Federal Budget 2021 -22 for Pre and Post Retirement

Federal budget

Federal Budget 2021 -22 for Pre and Post Retirement

Recently a new 2021-22 Federal Budget was announced as a continuation of tax relief for lower earners, help for older Australians to save for retirement, and more assistance for first home buyers.

At this point in time, those are proposals only and all recommendations need to pass as legislation through the parliament to apply.

So let’s brainstorm those recommended changes and check which ones are for your benefit and which might look good on a surface, but in actual fact, are to your detriment.

·         TAXATION

The government has not introduced anything new or exciting in this area, the majority of proposals are repeated from last year’s budget. This is my article about the changes from the 2020-21 Budget, and now let’s see what is new:

1.     Low and Middle Income Tax Offset (LMITO)

Just like last year, the government wants to extend the Low and Middle Income Tax Offset (LMITO), so it will apply for 2021-22. It is worth up to $1,080 for an individual or $2,160 for a couple.

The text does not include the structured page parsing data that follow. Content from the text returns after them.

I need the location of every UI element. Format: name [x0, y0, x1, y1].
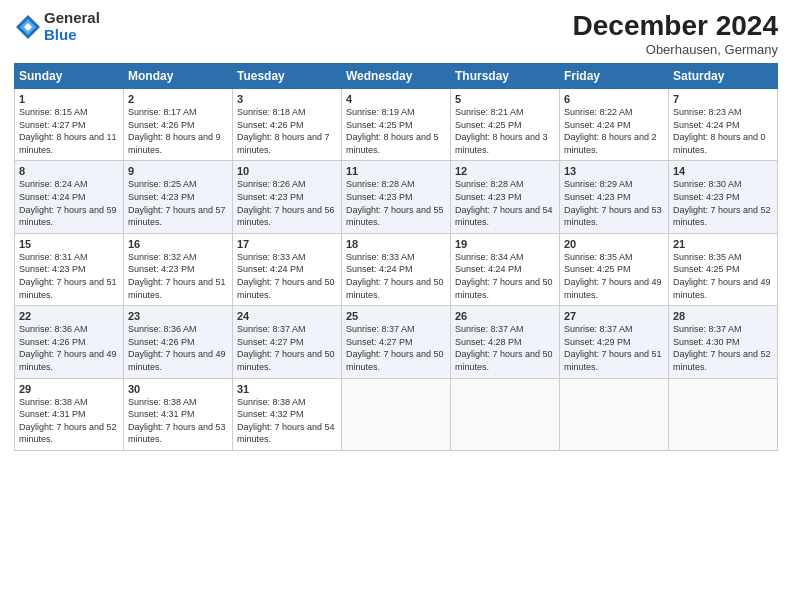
- calendar-cell: 18Sunrise: 8:33 AMSunset: 4:24 PMDayligh…: [342, 233, 451, 305]
- calendar-cell: 31Sunrise: 8:38 AMSunset: 4:32 PMDayligh…: [233, 378, 342, 450]
- day-number: 2: [128, 93, 228, 105]
- weekday-wednesday: Wednesday: [342, 64, 451, 89]
- day-number: 17: [237, 238, 337, 250]
- day-info: Sunrise: 8:34 AMSunset: 4:24 PMDaylight:…: [455, 252, 553, 300]
- day-info: Sunrise: 8:29 AMSunset: 4:23 PMDaylight:…: [564, 179, 662, 227]
- calendar-cell: 7Sunrise: 8:23 AMSunset: 4:24 PMDaylight…: [669, 89, 778, 161]
- day-number: 16: [128, 238, 228, 250]
- calendar-cell: [451, 378, 560, 450]
- day-info: Sunrise: 8:36 AMSunset: 4:26 PMDaylight:…: [128, 324, 226, 372]
- day-info: Sunrise: 8:36 AMSunset: 4:26 PMDaylight:…: [19, 324, 117, 372]
- day-number: 1: [19, 93, 119, 105]
- day-number: 26: [455, 310, 555, 322]
- logo: General Blue: [14, 10, 100, 43]
- calendar-cell: 22Sunrise: 8:36 AMSunset: 4:26 PMDayligh…: [15, 306, 124, 378]
- day-number: 29: [19, 383, 119, 395]
- subtitle: Oberhausen, Germany: [573, 42, 778, 57]
- day-info: Sunrise: 8:37 AMSunset: 4:30 PMDaylight:…: [673, 324, 771, 372]
- day-info: Sunrise: 8:32 AMSunset: 4:23 PMDaylight:…: [128, 252, 226, 300]
- calendar-cell: 1Sunrise: 8:15 AMSunset: 4:27 PMDaylight…: [15, 89, 124, 161]
- day-number: 11: [346, 165, 446, 177]
- day-info: Sunrise: 8:28 AMSunset: 4:23 PMDaylight:…: [455, 179, 553, 227]
- main-title: December 2024: [573, 10, 778, 42]
- week-row-2: 15Sunrise: 8:31 AMSunset: 4:23 PMDayligh…: [15, 233, 778, 305]
- weekday-tuesday: Tuesday: [233, 64, 342, 89]
- day-info: Sunrise: 8:38 AMSunset: 4:32 PMDaylight:…: [237, 397, 335, 445]
- calendar-cell: 11Sunrise: 8:28 AMSunset: 4:23 PMDayligh…: [342, 161, 451, 233]
- day-number: 31: [237, 383, 337, 395]
- day-number: 27: [564, 310, 664, 322]
- day-info: Sunrise: 8:22 AMSunset: 4:24 PMDaylight:…: [564, 107, 657, 155]
- day-info: Sunrise: 8:35 AMSunset: 4:25 PMDaylight:…: [673, 252, 771, 300]
- logo-blue: Blue: [44, 27, 100, 44]
- day-info: Sunrise: 8:28 AMSunset: 4:23 PMDaylight:…: [346, 179, 444, 227]
- calendar-cell: 30Sunrise: 8:38 AMSunset: 4:31 PMDayligh…: [124, 378, 233, 450]
- day-info: Sunrise: 8:18 AMSunset: 4:26 PMDaylight:…: [237, 107, 330, 155]
- calendar-cell: 27Sunrise: 8:37 AMSunset: 4:29 PMDayligh…: [560, 306, 669, 378]
- day-number: 18: [346, 238, 446, 250]
- day-info: Sunrise: 8:17 AMSunset: 4:26 PMDaylight:…: [128, 107, 221, 155]
- title-block: December 2024 Oberhausen, Germany: [573, 10, 778, 57]
- calendar-cell: 14Sunrise: 8:30 AMSunset: 4:23 PMDayligh…: [669, 161, 778, 233]
- calendar-cell: 20Sunrise: 8:35 AMSunset: 4:25 PMDayligh…: [560, 233, 669, 305]
- weekday-thursday: Thursday: [451, 64, 560, 89]
- day-info: Sunrise: 8:30 AMSunset: 4:23 PMDaylight:…: [673, 179, 771, 227]
- calendar-table: Sunday Monday Tuesday Wednesday Thursday…: [14, 63, 778, 451]
- calendar-cell: 4Sunrise: 8:19 AMSunset: 4:25 PMDaylight…: [342, 89, 451, 161]
- day-info: Sunrise: 8:19 AMSunset: 4:25 PMDaylight:…: [346, 107, 439, 155]
- day-number: 25: [346, 310, 446, 322]
- day-number: 4: [346, 93, 446, 105]
- day-info: Sunrise: 8:38 AMSunset: 4:31 PMDaylight:…: [19, 397, 117, 445]
- calendar-cell: 28Sunrise: 8:37 AMSunset: 4:30 PMDayligh…: [669, 306, 778, 378]
- day-info: Sunrise: 8:37 AMSunset: 4:27 PMDaylight:…: [237, 324, 335, 372]
- calendar-cell: [669, 378, 778, 450]
- weekday-monday: Monday: [124, 64, 233, 89]
- calendar-cell: 23Sunrise: 8:36 AMSunset: 4:26 PMDayligh…: [124, 306, 233, 378]
- day-number: 8: [19, 165, 119, 177]
- day-number: 23: [128, 310, 228, 322]
- day-info: Sunrise: 8:24 AMSunset: 4:24 PMDaylight:…: [19, 179, 117, 227]
- calendar-cell: 6Sunrise: 8:22 AMSunset: 4:24 PMDaylight…: [560, 89, 669, 161]
- calendar-cell: 16Sunrise: 8:32 AMSunset: 4:23 PMDayligh…: [124, 233, 233, 305]
- page: General Blue December 2024 Oberhausen, G…: [0, 0, 792, 612]
- day-number: 24: [237, 310, 337, 322]
- day-number: 19: [455, 238, 555, 250]
- logo-text: General Blue: [44, 10, 100, 43]
- day-number: 15: [19, 238, 119, 250]
- logo-icon: [14, 13, 42, 41]
- day-info: Sunrise: 8:21 AMSunset: 4:25 PMDaylight:…: [455, 107, 548, 155]
- day-number: 6: [564, 93, 664, 105]
- calendar-cell: 25Sunrise: 8:37 AMSunset: 4:27 PMDayligh…: [342, 306, 451, 378]
- day-number: 3: [237, 93, 337, 105]
- day-info: Sunrise: 8:23 AMSunset: 4:24 PMDaylight:…: [673, 107, 766, 155]
- day-number: 10: [237, 165, 337, 177]
- day-number: 22: [19, 310, 119, 322]
- day-info: Sunrise: 8:33 AMSunset: 4:24 PMDaylight:…: [346, 252, 444, 300]
- calendar-cell: 3Sunrise: 8:18 AMSunset: 4:26 PMDaylight…: [233, 89, 342, 161]
- calendar-cell: 13Sunrise: 8:29 AMSunset: 4:23 PMDayligh…: [560, 161, 669, 233]
- weekday-sunday: Sunday: [15, 64, 124, 89]
- day-info: Sunrise: 8:37 AMSunset: 4:29 PMDaylight:…: [564, 324, 662, 372]
- header: General Blue December 2024 Oberhausen, G…: [14, 10, 778, 57]
- day-info: Sunrise: 8:38 AMSunset: 4:31 PMDaylight:…: [128, 397, 226, 445]
- day-info: Sunrise: 8:35 AMSunset: 4:25 PMDaylight:…: [564, 252, 662, 300]
- day-info: Sunrise: 8:15 AMSunset: 4:27 PMDaylight:…: [19, 107, 117, 155]
- week-row-4: 29Sunrise: 8:38 AMSunset: 4:31 PMDayligh…: [15, 378, 778, 450]
- calendar-cell: 9Sunrise: 8:25 AMSunset: 4:23 PMDaylight…: [124, 161, 233, 233]
- day-number: 20: [564, 238, 664, 250]
- week-row-1: 8Sunrise: 8:24 AMSunset: 4:24 PMDaylight…: [15, 161, 778, 233]
- day-number: 28: [673, 310, 773, 322]
- day-number: 30: [128, 383, 228, 395]
- calendar-body: 1Sunrise: 8:15 AMSunset: 4:27 PMDaylight…: [15, 89, 778, 451]
- calendar-cell: 21Sunrise: 8:35 AMSunset: 4:25 PMDayligh…: [669, 233, 778, 305]
- day-number: 14: [673, 165, 773, 177]
- calendar-cell: 29Sunrise: 8:38 AMSunset: 4:31 PMDayligh…: [15, 378, 124, 450]
- day-number: 7: [673, 93, 773, 105]
- week-row-0: 1Sunrise: 8:15 AMSunset: 4:27 PMDaylight…: [15, 89, 778, 161]
- day-number: 12: [455, 165, 555, 177]
- calendar-cell: [560, 378, 669, 450]
- day-info: Sunrise: 8:33 AMSunset: 4:24 PMDaylight:…: [237, 252, 335, 300]
- weekday-friday: Friday: [560, 64, 669, 89]
- calendar-cell: 12Sunrise: 8:28 AMSunset: 4:23 PMDayligh…: [451, 161, 560, 233]
- day-number: 13: [564, 165, 664, 177]
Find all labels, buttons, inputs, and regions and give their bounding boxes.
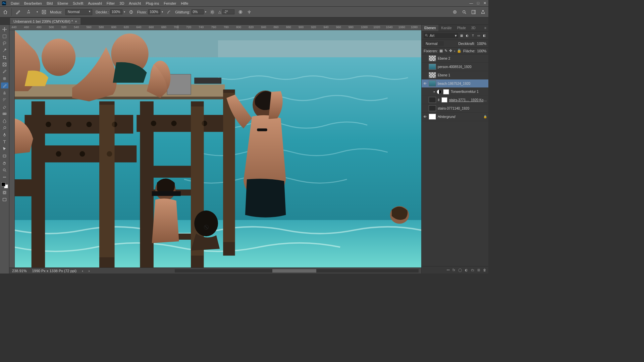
lock-artboard-icon[interactable]: ▫ bbox=[454, 49, 455, 53]
crop-tool[interactable] bbox=[1, 54, 8, 60]
marquee-tool[interactable] bbox=[1, 33, 8, 39]
canvas-viewport[interactable] bbox=[15, 30, 421, 267]
share-icon[interactable] bbox=[480, 9, 486, 15]
pen-tool[interactable] bbox=[1, 132, 8, 138]
layer-row[interactable]: 👁Hintergrund🔒 bbox=[422, 113, 488, 121]
panel-menu-icon[interactable]: ≡ bbox=[482, 25, 488, 31]
angle-input[interactable] bbox=[222, 9, 234, 14]
layer-mask-thumbnail[interactable] bbox=[443, 89, 449, 95]
new-layer-icon[interactable]: ⊞ bbox=[477, 268, 480, 272]
smoothing-input[interactable] bbox=[192, 9, 204, 14]
blend-mode-select[interactable]: Normal bbox=[65, 9, 92, 15]
quick-mask-tool[interactable] bbox=[1, 189, 8, 195]
tab-close-icon[interactable]: × bbox=[75, 19, 77, 23]
tab-kanaele[interactable]: Kanäle bbox=[438, 25, 454, 31]
search-icon[interactable] bbox=[462, 9, 467, 15]
lasso-tool[interactable] bbox=[1, 40, 8, 46]
eraser-tool[interactable] bbox=[1, 104, 8, 110]
rectangle-tool[interactable] bbox=[1, 153, 8, 159]
fill-value[interactable]: 100% bbox=[477, 49, 486, 53]
lock-all-icon[interactable]: 🔒 bbox=[457, 49, 462, 53]
layer-thumbnail[interactable] bbox=[429, 72, 436, 78]
flow-input[interactable] bbox=[148, 9, 160, 14]
link-layers-icon[interactable]: ⚯ bbox=[447, 268, 449, 272]
healing-brush-tool[interactable] bbox=[1, 75, 8, 81]
menu-ansicht[interactable]: Ansicht bbox=[129, 1, 141, 5]
layer-name[interactable]: stairs-3771…_1920 Kopie… bbox=[449, 98, 487, 102]
gradient-tool[interactable] bbox=[1, 111, 8, 117]
frame-tool[interactable] bbox=[1, 61, 8, 67]
menu-schrift[interactable]: Schrift bbox=[73, 1, 83, 5]
window-minimize-icon[interactable]: — bbox=[469, 1, 473, 5]
group-layers-icon[interactable]: 🗀 bbox=[471, 268, 474, 272]
move-tool[interactable] bbox=[1, 26, 8, 32]
tab-3d[interactable]: 3D bbox=[469, 25, 478, 31]
type-tool[interactable] bbox=[1, 139, 8, 145]
layer-fx-icon[interactable]: fx bbox=[452, 268, 455, 272]
filter-shape-icon[interactable]: ▭ bbox=[477, 34, 481, 37]
filter-adjust-icon[interactable]: ◐ bbox=[465, 34, 469, 37]
brush-tool[interactable] bbox=[1, 82, 8, 88]
horizontal-scrollbar[interactable] bbox=[175, 269, 419, 273]
layer-blend-mode[interactable]: Normal bbox=[424, 41, 444, 46]
layer-thumbnail[interactable] bbox=[429, 97, 436, 103]
history-brush-tool[interactable] bbox=[1, 97, 8, 103]
layer-row[interactable]: Ebene 2 bbox=[422, 54, 488, 63]
menu-3d[interactable]: 3D bbox=[119, 1, 124, 5]
visibility-toggle-icon[interactable]: 👁 bbox=[423, 82, 427, 85]
layer-row[interactable]: Ebene 1 bbox=[422, 71, 488, 79]
cloud-docs-icon[interactable] bbox=[452, 9, 458, 15]
nav-next-icon[interactable]: › bbox=[89, 269, 90, 273]
symmetry-icon[interactable] bbox=[247, 9, 252, 15]
layer-row[interactable]: 👁beach-1867524_1920 bbox=[422, 79, 488, 88]
layer-filter-select[interactable]: Art ▾ bbox=[424, 33, 458, 38]
opacity-input[interactable] bbox=[110, 9, 122, 14]
adjustment-layer-icon[interactable]: ◐ bbox=[465, 268, 468, 272]
layer-row[interactable]: stairs-3771140_1920 bbox=[422, 104, 488, 113]
path-selection-tool[interactable] bbox=[1, 146, 8, 152]
window-close-icon[interactable]: ✕ bbox=[483, 1, 486, 5]
home-icon[interactable] bbox=[3, 9, 8, 15]
hand-tool[interactable] bbox=[1, 160, 8, 166]
lock-transparency-icon[interactable]: ▦ bbox=[439, 49, 443, 53]
layer-thumbnail[interactable] bbox=[429, 64, 436, 70]
lock-position-icon[interactable]: ✥ bbox=[449, 49, 452, 53]
menu-auswahl[interactable]: Auswahl bbox=[88, 1, 102, 5]
expand-arrow-icon[interactable]: ▸ bbox=[434, 90, 435, 93]
layer-mask-icon[interactable]: ◯ bbox=[458, 268, 462, 272]
menu-datei[interactable]: Datei bbox=[11, 1, 19, 5]
vertical-ruler[interactable] bbox=[9, 30, 15, 267]
edit-toolbar[interactable] bbox=[1, 174, 8, 180]
filter-smart-icon[interactable]: ◧ bbox=[482, 34, 486, 37]
magic-wand-tool[interactable] bbox=[1, 47, 8, 53]
workspace-icon[interactable] bbox=[471, 9, 476, 15]
smoothing-options-icon[interactable] bbox=[210, 9, 215, 15]
layer-thumbnail[interactable] bbox=[429, 80, 436, 86]
menu-bearbeiten[interactable]: Bearbeiten bbox=[24, 1, 42, 5]
brush-tool-icon[interactable] bbox=[15, 9, 20, 15]
layer-name[interactable]: person-4008516_1920 bbox=[438, 65, 487, 69]
menu-hilfe[interactable]: Hilfe bbox=[181, 1, 188, 5]
pressure-opacity-icon[interactable] bbox=[128, 9, 134, 15]
layer-row[interactable]: 𝟠stairs-3771…_1920 Kopie… bbox=[422, 96, 488, 104]
filter-type-icon[interactable]: T bbox=[471, 34, 475, 37]
visibility-toggle-icon[interactable]: 👁 bbox=[423, 115, 427, 119]
eyedropper-tool[interactable] bbox=[1, 68, 8, 74]
layer-opacity-value[interactable]: 100% bbox=[477, 42, 486, 46]
window-maximize-icon[interactable]: □ bbox=[477, 1, 479, 5]
dodge-tool[interactable] bbox=[1, 125, 8, 131]
layer-thumbnail[interactable] bbox=[429, 55, 436, 61]
layer-thumbnail[interactable] bbox=[429, 114, 436, 120]
menu-fenster[interactable]: Fenster bbox=[164, 1, 176, 5]
color-swatch[interactable] bbox=[1, 182, 8, 188]
menu-plugins[interactable]: Plug-ins bbox=[146, 1, 159, 5]
layer-name[interactable]: Ebene 1 bbox=[438, 73, 487, 77]
layer-name[interactable]: Tonwertkorrektur 1 bbox=[451, 90, 487, 94]
airbrush-icon[interactable] bbox=[166, 9, 172, 15]
zoom-tool[interactable] bbox=[1, 167, 8, 173]
layer-name[interactable]: Ebene 2 bbox=[438, 57, 487, 60]
blur-tool[interactable] bbox=[1, 118, 8, 124]
layer-row[interactable]: person-4008516_1920 bbox=[422, 63, 488, 71]
tab-ebenen[interactable]: Ebenen bbox=[422, 25, 438, 31]
screen-mode-tool[interactable] bbox=[1, 196, 8, 202]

2.     The Low Income Tax Offset (LITO)

It will apply as follows:

3.     Tax rates

As per recommendation in the 2020-21 budget, the government is continuing their recommendation of personal income tax rates to be simplified to 3 stages only from 1st July 2024

4.     Update of the individual tax residency rules:

In order to determine your tax residency, the ATO will apply:

test 1 – physical presence in Australia for 183 days or more – if you meet this test, you are an Australian resident for tax purposes, if you do not

test 2 – ATO will apply the second test, going over your specific personal circumstances.

5.     Medicare Levy Low-Income Threshold

from 1st July 2020 – 21 financial year the threshold will be extended, therefore you will not pay Medicare if your income is as follows:

Changes recommended within the tax environment are nothing new, but it is good to see extension of the LMITO for the next financial year.


  1. Work Test

Currently if you are aged 67 – 74, in order to make super contributions, you need to meet work test, which requires you to work at least 40 hours over 30 consecutive days in the financial year.

The proposal is to remove work test requirement. If passed through the parliament, you will be able to make non-concessional contributions (so your voluntary contributions) as well as salary sacrifice contributions to your super fund, without the need to meet the work test.

However, if you wish to make personal deductible contributions, so contributions for which you wish to make personally tax deduction, the work test will continue to be mandatory.

Obviously, you need to stay within the contribution limits. If you are unsure about how those limits work, review this article: Reduce tax through super. How much can you contribute?

Removal of Work Test could introduce many extra opportunities for you to make additional contributions to superannuation which in turn can become your main source of your retirement income, which could be very beneficial for you and it is proposed to be effective from 1st July 2022.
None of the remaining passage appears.